# EXERCISE:
Given the records below, would you repeat exactly the lines that begin at the one containing "notification of press" and end at the one containing "Family Court criminal;", inclusive?

# TASK INPUTS:
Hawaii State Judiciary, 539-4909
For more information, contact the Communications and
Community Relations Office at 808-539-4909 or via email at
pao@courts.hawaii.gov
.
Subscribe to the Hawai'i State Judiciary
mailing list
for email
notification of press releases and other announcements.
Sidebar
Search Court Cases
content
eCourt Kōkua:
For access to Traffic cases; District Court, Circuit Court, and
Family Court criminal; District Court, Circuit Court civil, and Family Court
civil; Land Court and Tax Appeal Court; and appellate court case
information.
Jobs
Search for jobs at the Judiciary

* * *

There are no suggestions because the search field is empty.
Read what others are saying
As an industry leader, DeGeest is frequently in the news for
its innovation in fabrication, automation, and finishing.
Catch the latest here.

# FINISHED TASK:
notification of press releases and other announcements.
Sidebar
Search Court Cases
content
eCourt Kōkua:
For access to Traffic cases; District Court, Circuit Court, and
Family Court criminal; District Court, Circuit Court civil, and Family Court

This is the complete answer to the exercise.